The owner of the UK’s top-selling regional daily, the Press and Journal, reported advertising revenues down by 5.6 per cent to £37.1m for the year ending 31 March 2019.
New accounts filed with Companies House show the company, which also publishes the Sunday Post and Evening Express, grew its overall revenues from £207.3m in 2018 to £221m.
Company director Andrew Thomson said in a statement: “Our trading operations have been affected by challenges to revenues but the core publishing business continues to trade well in comparison to our peers.
“We believe in the longer-term future of the publishing business and are working on brand extensions and other initiatives to support it.
“There is a strong brand loyalty to our traditional titles and we look to replicate this in the new businesses that we have acquired.
“We are also seeking to develop, source and evaluate new and adjacent lines of business, potential investments and acquisitions.”
Newspaper advertising revenues were down 7.6 per cent on 2018 to £13.5m, while magazine revenues at the company’s mostly women and children-targeted titles were down five per cent to £23.6m.
The company said this could partially be put down to its decision to close men’s magazine Shortlist in December 2018 as part of a strategy “to align activities entirely to the women’s market”.

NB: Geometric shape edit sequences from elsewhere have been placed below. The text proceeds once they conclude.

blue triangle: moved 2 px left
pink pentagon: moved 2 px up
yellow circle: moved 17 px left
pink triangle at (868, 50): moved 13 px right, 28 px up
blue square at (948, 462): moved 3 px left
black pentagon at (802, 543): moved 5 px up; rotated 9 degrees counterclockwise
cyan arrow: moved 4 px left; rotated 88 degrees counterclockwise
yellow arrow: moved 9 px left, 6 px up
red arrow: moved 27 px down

DC Thomson reported a ratio of 68 per cent circulation revenue to 32 per cent advertising revenue, compared to 66 per cent and 34 per cent the previous year, which it said gave it “more protection against advertising declines than many publishing businesses”.

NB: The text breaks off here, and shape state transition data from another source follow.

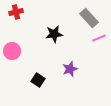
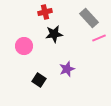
red cross: moved 29 px right
pink circle: moved 12 px right, 5 px up
purple star: moved 3 px left
black square: moved 1 px right
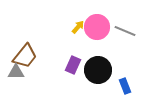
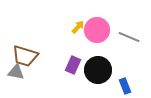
pink circle: moved 3 px down
gray line: moved 4 px right, 6 px down
brown trapezoid: rotated 68 degrees clockwise
gray triangle: rotated 12 degrees clockwise
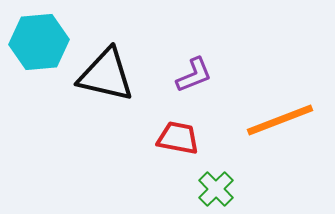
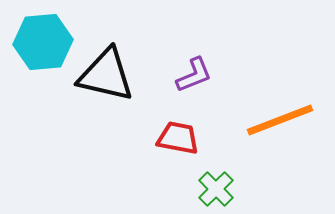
cyan hexagon: moved 4 px right
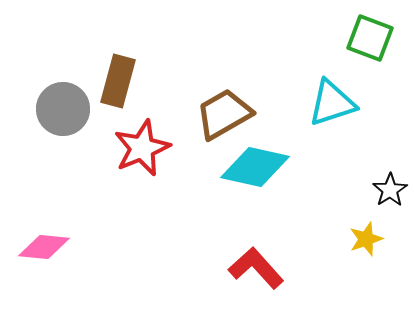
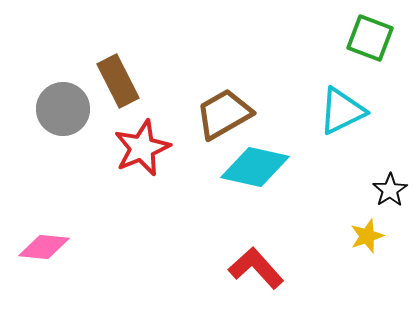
brown rectangle: rotated 42 degrees counterclockwise
cyan triangle: moved 10 px right, 8 px down; rotated 8 degrees counterclockwise
yellow star: moved 1 px right, 3 px up
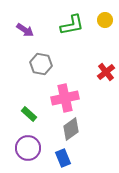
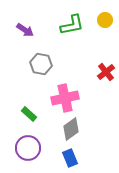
blue rectangle: moved 7 px right
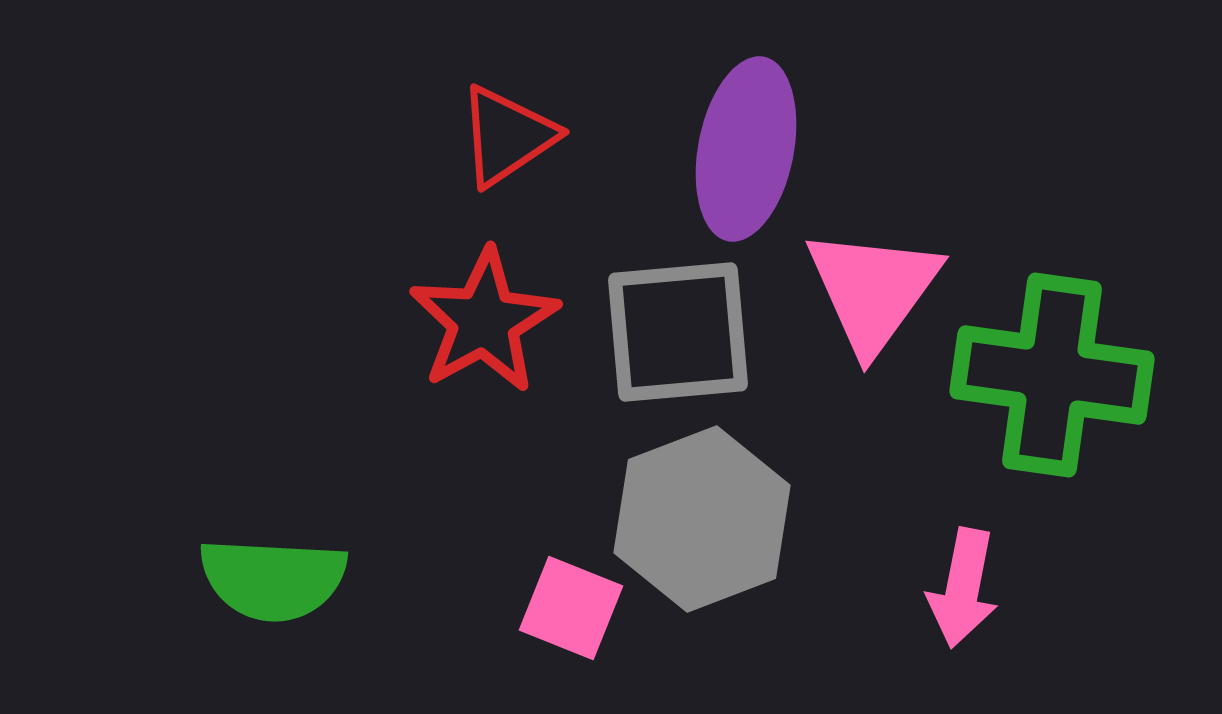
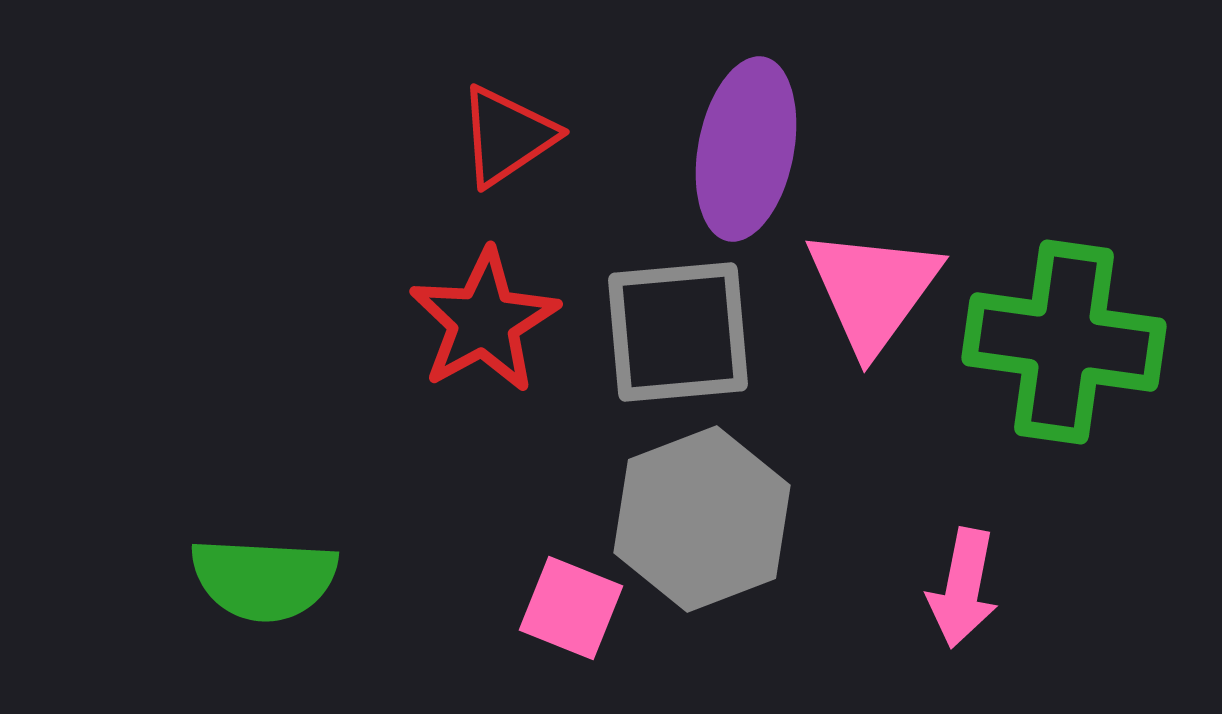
green cross: moved 12 px right, 33 px up
green semicircle: moved 9 px left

It added that this ratio was “important in the context of the competition from businesses such as Facebook and Google”.
Newspaper circulation revenues were down 2.2 per cent to £33.4m, with the company saying cover price increases had helped to “reduce the effect of the continuing trend in volume declines”.

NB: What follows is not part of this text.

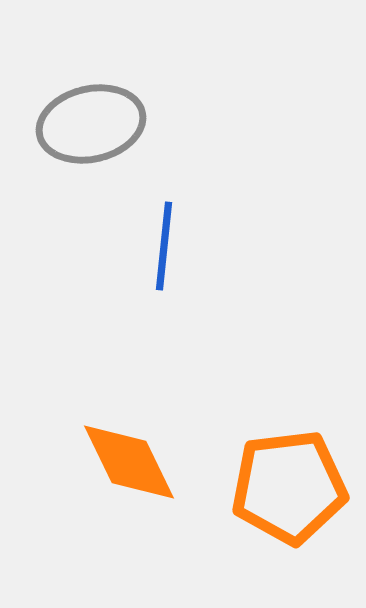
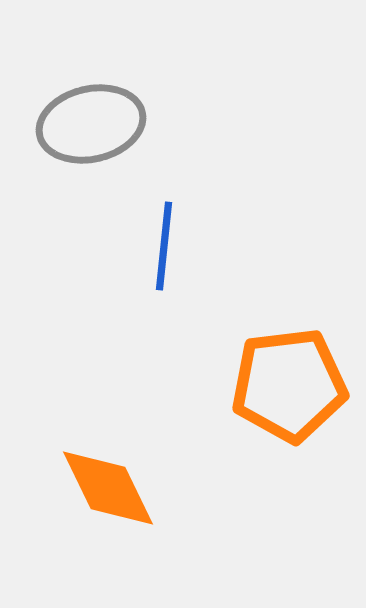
orange diamond: moved 21 px left, 26 px down
orange pentagon: moved 102 px up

Magazine sales grew by eight per cent to £46.1m, which the company put down to its purchase of specialist magazine publisher Aceville in September 2018.
Thomson said: “Whilst competition from online advertising businesses continues to cause issues for our print advertising, particularly display, we continue to develop new ways of working, levering the quality and reputation of our products.
“We continue to consider the acquisition of businesses aimed at adding to the media offering to increase profits and give the business a broader range of product.”
In April 2019 DC Thomson bought Scottish golf magazine Bunkered as part of a buyout of PSP Media Group and in September it launched a new monthly magazine aimed at women over 55.
Thomson added: “Whilst we expect our traditional business to continue to prosper, we are committed to finding new products and markets.”
DC Thomson’s non-publishing revenue streams include events, which grew by 10.7 per cent last year, and contract printing, which grew by 6.1 per cent as other publishers “gradually reduced” their in-house press facilities.